Directions for this task:
Give back each line of the material that contains the word "BEMAC".

Given records:

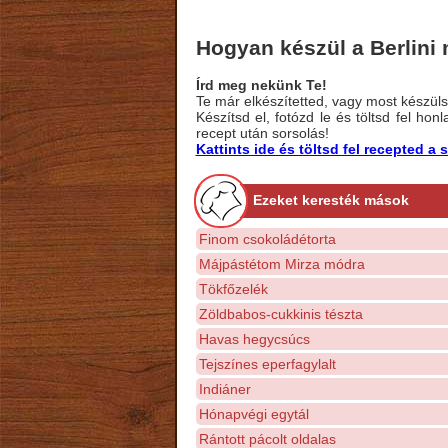
Hogyan készül a Berlini
Írd meg nekünk Te!
Te már elkészítetted, vagy most készülsz
Készítsd el, fotózd le és töltsd fel ho
recept után sorsolás!
Kattints ide és töltsd fel recepted 
Ezeket keresték mások
Finom csokoládétorta
Májpástétom Mirza módra
Tökfőzelék
Zöldbabos-cukkinis tészta
Havas hegycsúcs
Tejszínes eperfagylalt
Indiáner
Hónapvégi egytál
Rántott pácolt oldalas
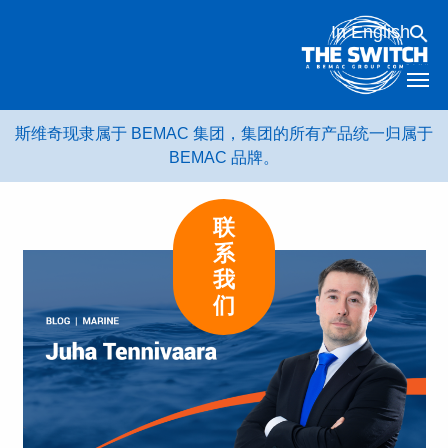
跳
In English
转
到
内
容
斯维奇现隶属于 BEMAC 集团，集团的所有产品统一归属于
BEMAC 品牌。
联
系
我
们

Output for this exercise:
斯维奇现隶属于 BEMAC 集团，集团的所有产品统一归属于
BEMAC 品牌。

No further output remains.